Member of Parliament for Habiganj-2
- Incumbent
- Assumed office 17 February 2026

Personal details
- Born: 5 December 1956 (age 69) Kamalkhani, Baniachong Upazila, Habiganj District, Bangladesh
- Party: Bangladesh Nationalist Party
- Spouse: Rabia Sultana
- Children: 3
- Occupation: Physician

= Abu Mansur Sakhawat Hasan =

Bangladeshi politician

Abu Mansur Sakhawat Hasan Jibon is a Bangladesh Nationalist Party politician and a member of Jatiya Sangsad representing the Habiganj-2 constituency.

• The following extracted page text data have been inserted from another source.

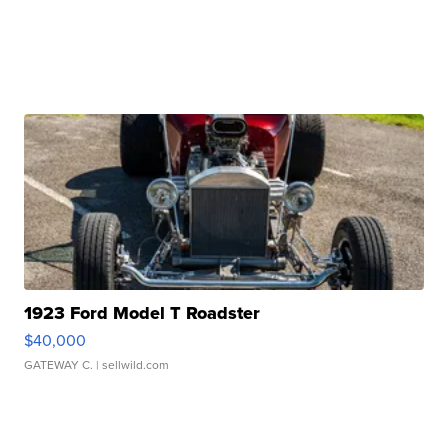
1923 Ford Model T Roadster
$40,000
GATEWAY C.
| sellwild.com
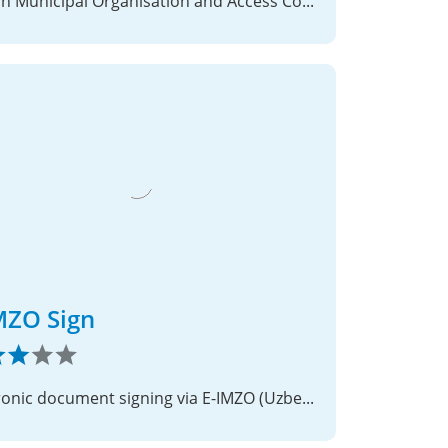
Danish Municipal Organisation and Access Control Integration
MZO Sign
Electronic document signing via E-IMZO (Uzbekistan PKI)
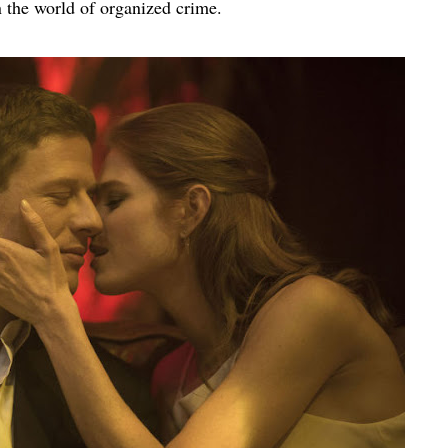
the world of organized crime.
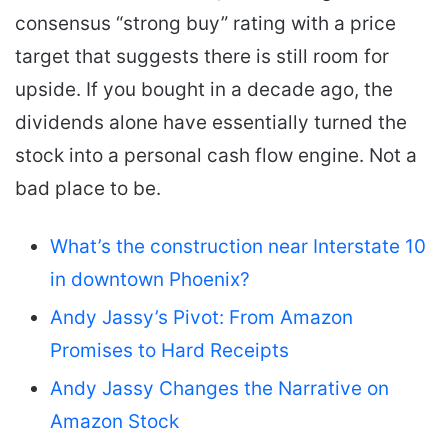
consensus “strong buy” rating with a price
target that suggests there is still room for
upside. If you bought in a decade ago, the
dividends alone have essentially turned the
stock into a personal cash flow engine. Not a
bad place to be.
What’s the construction near Interstate 10
in downtown Phoenix?
Andy Jassy’s Pivot: From Amazon
Promises to Hard Receipts
Andy Jassy Changes the Narrative on
Amazon Stock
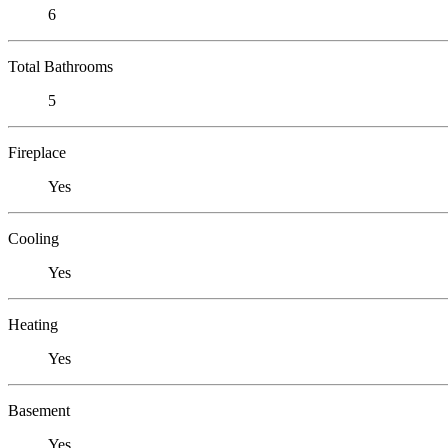
6
Total Bathrooms
5
Fireplace
Yes
Cooling
Yes
Heating
Yes
Basement
Yes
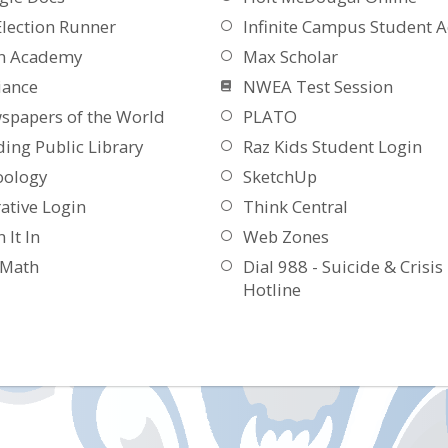
Election Runner
Infinite Campus Student A
n Academy
Max Scholar
iance
NWEA Test Session
spapers of the World
PLATO
ing Public Library
Raz Kids Student Login
oology
SketchUp
ative Login
Think Central
 It In
Web Zones
aMath
Dial 988 - Suicide & Crisis
Hotline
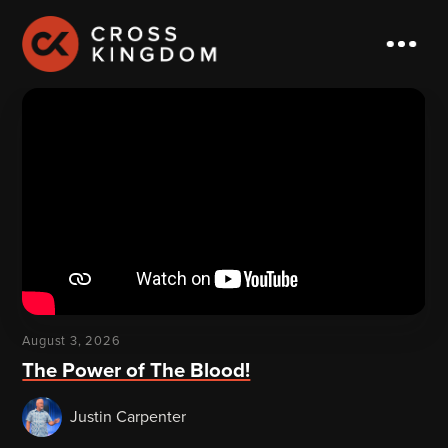
August 3, 2026
The Power of The Blood!
Justin Carpenter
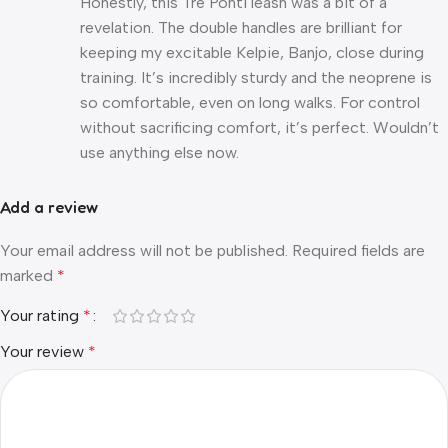
Honestly, this Tre Ponti leash was a bit of a
revelation. The double handles are brilliant for
keeping my excitable Kelpie, Banjo, close during
training. It’s incredibly sturdy and the neoprene is
so comfortable, even on long walks. For control
without sacrificing comfort, it’s perfect. Wouldn’t
use anything else now.
Add a review
Your email address will not be published.
Required fields are
marked
*
Your rating
*
Your review
*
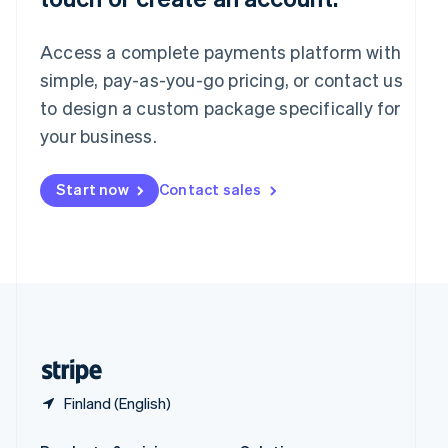
Slovakia
English
Access a complete payments platform with
Slovenia
English
Italiano
simple, pay-as-you-go pricing, or contact us
Spain
to design a custom package specifically for
Español
English
your business.
Sweden
Svenska
English
Switzerland
Start now
Contact sales
Deutsch
Français
Italiano
English
Thailand
ไทย
English
United Arab Emirates
English
United Kingdom
English
United States
English
Español
简体中文
Finland (English)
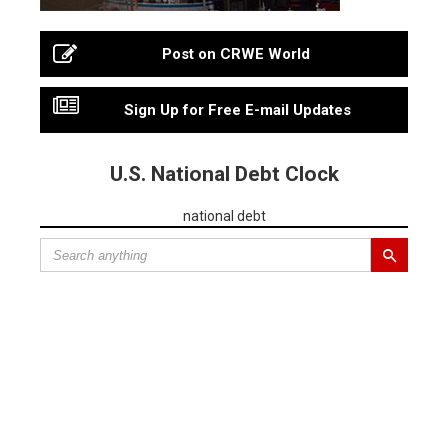
Post on CRWE World
Sign Up for Free E-mail Updates
U.S. National Debt Clock
national debt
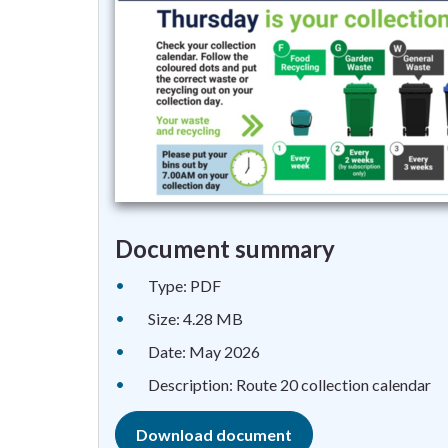
Document summary
Type: PDF
Size: 4.28 MB
Date: May 2026
Description: Route 20 collection calendar
Download document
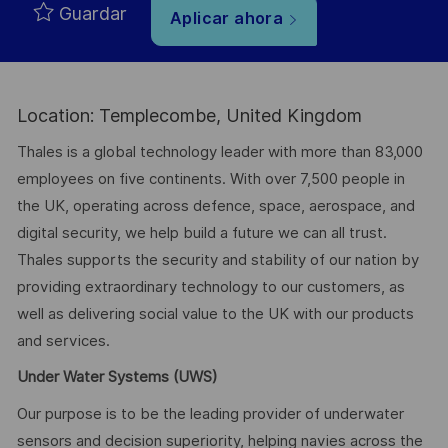
Guardar
Aplicar ahora
Location: Templecombe, United Kingdom
Thales is a global technology leader with more than 83,000
employees on five continents. With over 7,500 people in
the UK, operating across defence, space, aerospace, and
digital security, we help build a future we can all trust.
Thales supports the security and stability of our nation by
providing extraordinary technology to our customers, as
well as delivering social value to the UK with our products
and services.
Under Water Systems (UWS)
Our purpose is to be the leading provider of underwater
sensors and decision superiority, helping navies across the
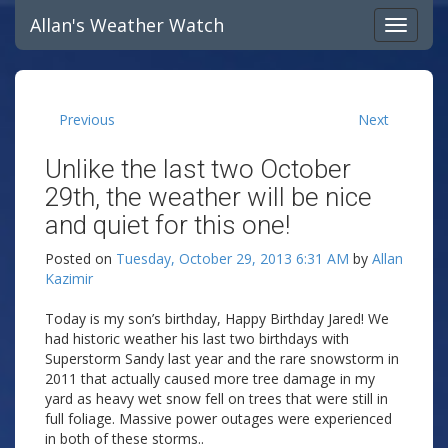
Allan's Weather Watch
Previous
Next
Unlike the last two October
29th, the weather will be nice
and quiet for this one!
Posted on
Tuesday, October 29, 2013 6:31 AM
by
Allan
Kazimir
Today is my son’s birthday, Happy Birthday Jared! We
had historic weather his last two birthdays with
Superstorm Sandy last year and the rare snowstorm in
2011 that actually caused more tree damage in my
yard as heavy wet snow fell on trees that were still in
full foliage. Massive power outages were experienced
in both of these storms..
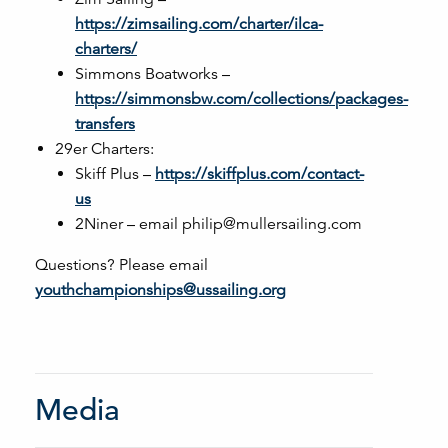
https://zimsailing.com/charter/ilca-
charters/
Simmons Boatworks –
https://simmonsbw.com/collections/packages-
transfers
29er Charters:
Skiff Plus –
https://skiffplus.com/contact-
us
2Niner – email philip@mullersailing.com
Questions? Please email
youthchampionships@ussailing.org
Media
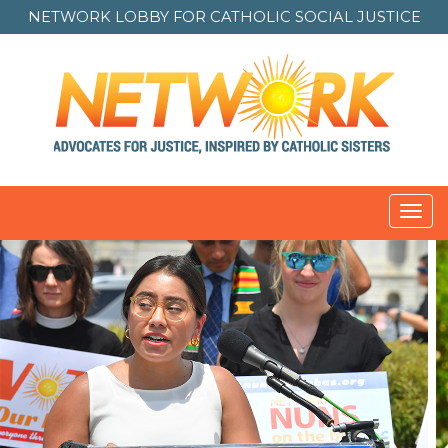
NETWORK LOBBY FOR
CATHOLIC SOCIAL JUSTICE
Toggl
navig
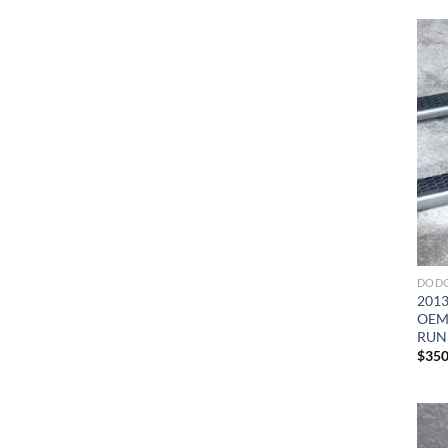
DODG
2013
OEM 
RUN
$
350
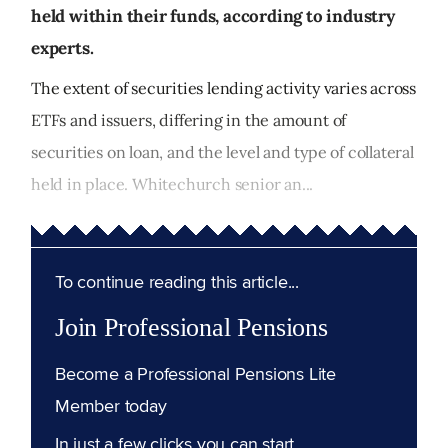
held within their funds, according to industry
experts.
The extent of securities lending activity varies across
ETFs and issuers, differing in the amount of
securities on loan, and the level and type of collateral
held in place. Whitechurch senior an...
To continue reading this article...
Join Professional Pensions
Become a Professional Pensions Lite
Member today
In just a few clicks you can start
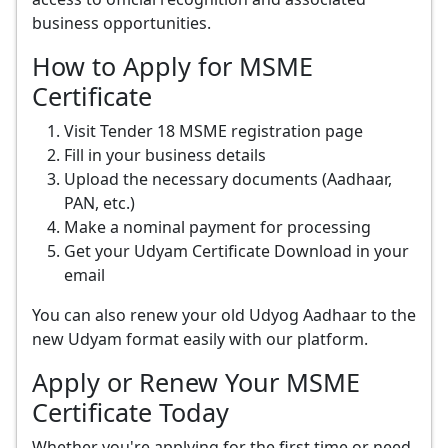
business opportunities.
How to Apply for MSME
Certificate
Visit Tender 18 MSME registration page
Fill in your business details
Upload the necessary documents (Aadhaar,
PAN, etc.)
Make a nominal payment for processing
Get your Udyam Certificate Download in your
email
You can also renew your old Udyog Aadhaar to the
new Udyam format easily with our platform.
Apply or Renew Your MSME
Certificate Today
Whether you're applying for the first time or need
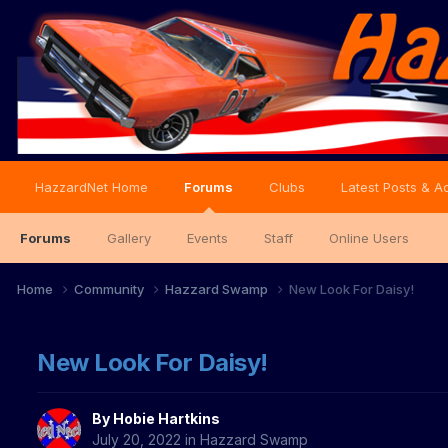
HazzardNet Home
Forums
Clubs
Latest Posts & Ac
Forums
Gallery
Events
Staff
Online Users
Home
Community
Hazzard Swamp
New Look For Daisy!
New Look For Daisy!
By
Hobie Hartkins
July 20, 2022
in
Hazzard Swamp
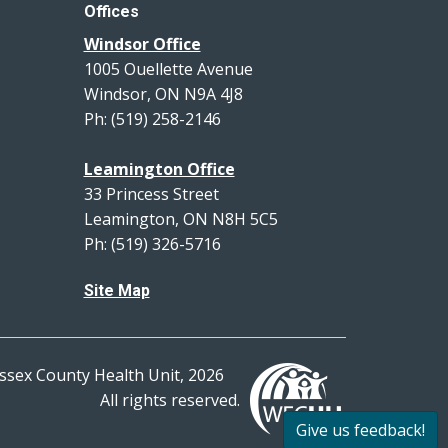
Offices
Windsor Office
1005 Ouellette Avenue
Windsor, ON N9A 4J8
Ph: (519) 258-2146
Leamington Office
33 Princess Street
Leamington, ON N8H 5C5
Ph: (519) 326-5716
Site Map
ssex County Health Unit, 2026
All rights reserved.
Give us feedback!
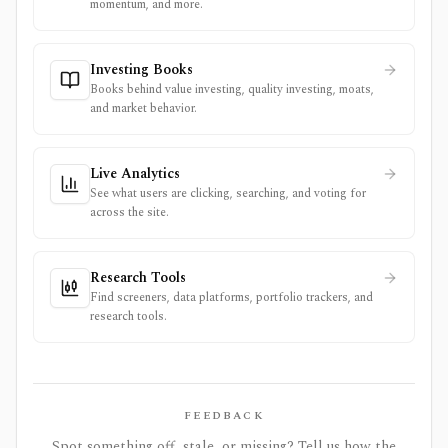
momentum, and more.
Investing Books
Books behind value investing, quality investing, moats,
and market behavior.
Live Analytics
See what users are clicking, searching, and voting for
across the site.
Research Tools
Find screeners, data platforms, portfolio trackers, and
research tools.
FEEDBACK
Spot something off, stale, or missing? Tell us how the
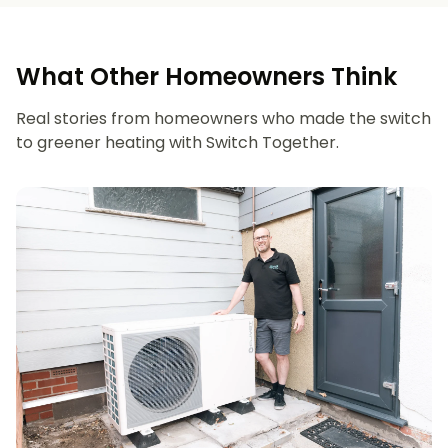
What Other Homeowners Think
Real stories from homeowners who made the switch
to greener heating with Switch Together.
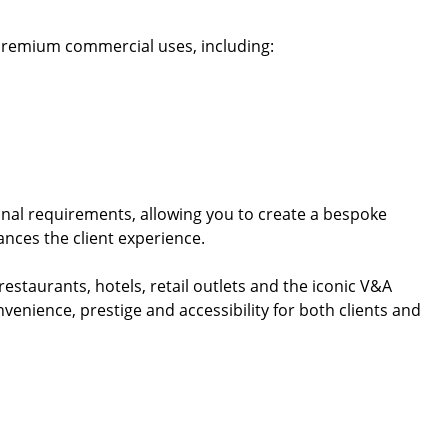
of premium commercial uses, including:
onal requirements, allowing you to create a bespoke
nces the client experience.
restaurants, hotels, retail outlets and the iconic V&A
venience, prestige and accessibility for both clients and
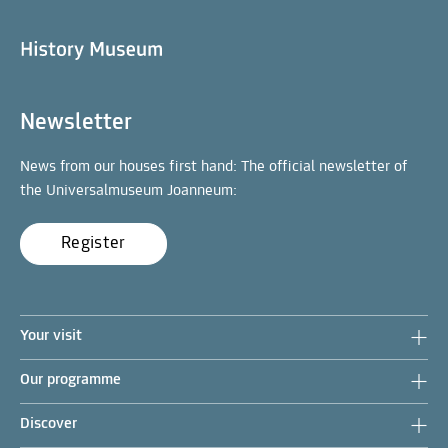
Newsletter
News from our houses first hand: The official newsletter of
the Universalmuseum Joanneum:
Register
Your visit
Our programme
Discover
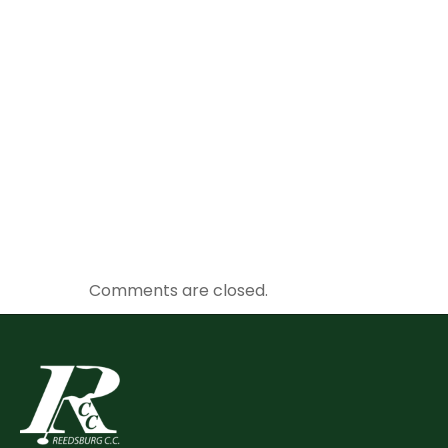
Comments are closed.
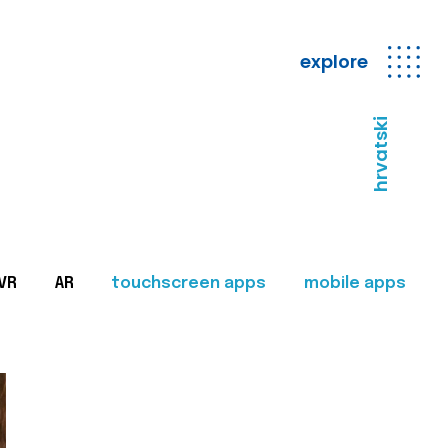
explore
hrvatski
VR
AR
touchscreen apps
mobile apps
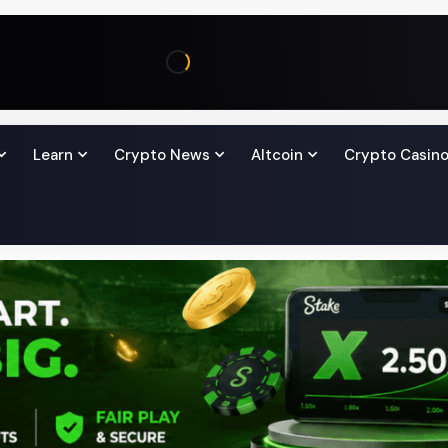
Learn
Crypto News
Altcoin
Crypto Casin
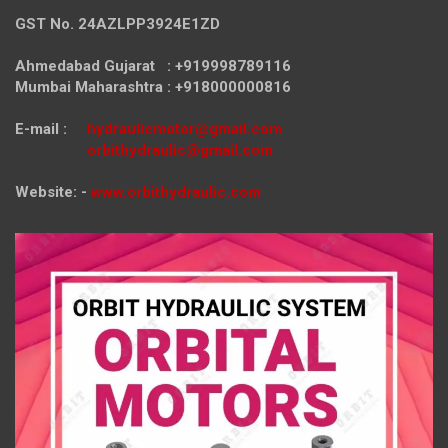
GST No. 24AZLPP3924E1ZD
Ahmedabad Gujarat : +919998789116
Mumbai Maharashtra : +918000000816
E-mail :
hydraulicmotor@gmail.com
orbithydraulic@gmail.com
Website: -
www.orbithydraulic.com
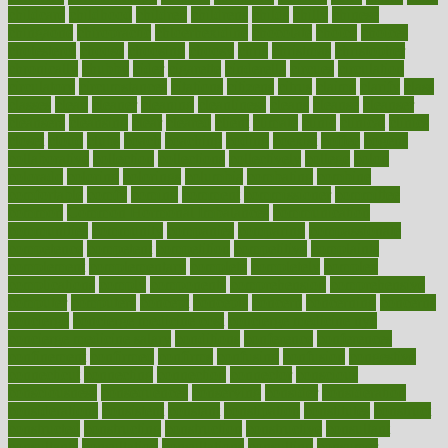
childcare
childhood
children
childrens
childs
chilly
chinese
chingaone
chiropractic
chloerhexidine
chocolate
choice
choices
cholesterol
choose
choosing
choosy
chris
christmas
christopher
chronically
chubby
cider
cigarette
cinderella
circues
circulation
circulatory
circumstances
citations
citizens
citrus
claims
clarify
class
classes
clean
cleaner
cleaning
cleanliness
cleans
cleanse
cleanser
cleansers
cleansing
clear
cleared
client
climate
clinic
clinical
clinics
closet
cloud
clubs
coach
coaching
coding
coexist
coffee
cogens
collaborative
collection
collections
collectively
college
colon
colorado
coloring
colorings
columbia
combating
combine
comfortable
comfy
coming
comment
commissioner
committee
common
Common Hormonal Imbalances
communication
communities
community
companies
comparing
compassionate
competence
competent
competition
competitive
complaints
complement
complementary
complete
completely
complex
complications
comply
components
comprehension
comprehensive
computer
computers
concept
concepts
concern
concerning
concerns
concierge
concierge medicine cost
concierge medicine nyc
concierge medicine salary
conditions
conference
conferences
confinement
confirmed
confirms
confusing
confusion
congestive
connecticut
connecting
connection
connector
conscious
consciousness
consequences
conserving
consider
consideration
considerations
consistent
constant
constipation
constitutes
construct
constructed
constructing
construction
constructive
consultant
consultants
consultation
consultations
consulting
consumer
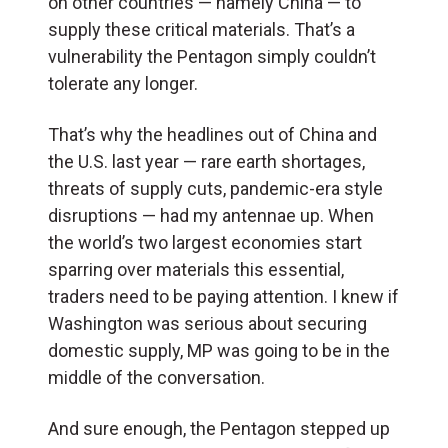
on other countries — namely China — to
supply these critical materials. That’s a
vulnerability the Pentagon simply couldn’t
tolerate any longer.
That’s why the headlines out of China and
the U.S. last year — rare earth shortages,
threats of supply cuts, pandemic-era style
disruptions — had my antennae up. When
the world’s two largest economies start
sparring over materials this essential,
traders need to be paying attention. I knew if
Washington was serious about securing
domestic supply, MP was going to be in the
middle of the conversation.
And sure enough, the Pentagon stepped up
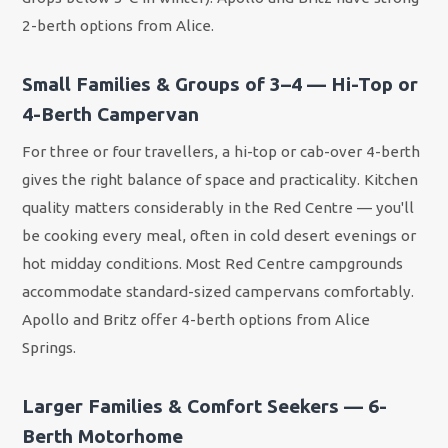
2-berth options from Alice.
Small Families & Groups of 3–4 — Hi-Top or
4-Berth Campervan
For three or four travellers, a hi-top or cab-over 4-berth
gives the right balance of space and practicality. Kitchen
quality matters considerably in the Red Centre — you'll
be cooking every meal, often in cold desert evenings or
hot midday conditions. Most Red Centre campgrounds
accommodate standard-sized campervans comfortably.
Apollo and Britz offer 4-berth options from Alice
Springs.
Larger Families & Comfort Seekers — 6-
Berth Motorhome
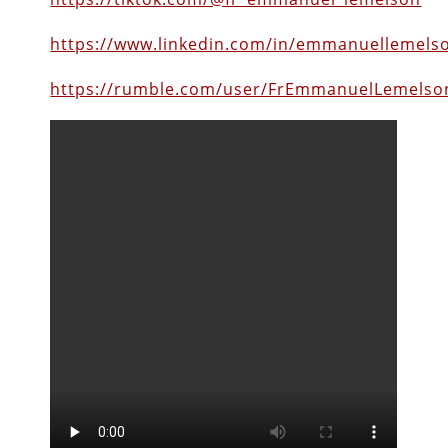
https://www.linkedin.com/in/emmanuellemels
https://rumble.com/user/FrEmmanuelLemelso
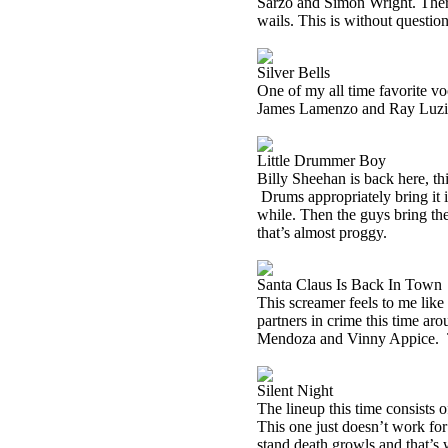
Sarzo and Simon Wright. There’
wails. This is without question
Silver Bells
One of my all time favorite vo
James Lamenzo and Ray Luzier.
Little Drummer Boy
Billy Sheehan is back here, t
Drums appropriately bring it i
while. Then the guys bring the
that’s almost proggy.
Santa Claus Is Back In Town
This screamer feels to me lik
partners in crime this time a
Mendoza and Vinny Appice.
Silent Night
The lineup this time consists
This one just doesn’t work for 
stand death growls and that’s w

== Early life and education ==
He was born on 5 December 1956 in Kamalkhani village under Baniachang of Habiganj District to his father Tayebul Hasan and mother Forezunnesa Hasan.

Sakhawat Hasan and Rabeya Sultana are blessed with two sons and one daughter.
==Political life==
Abu Mansur Sakhawat Hasan contested the 2008 Bangladeshi general election.he is a politician from Habiganj. In the 2026 Thirteenth National Parliamentary election, he received 126583 votes, while his closest rival, Abdul Bachit Azad, received 65762 votes. As a result, he won the Habiganj-2 seat in the Thirteenth National Parliamentary election representing the Bangladesh Nationalist Party.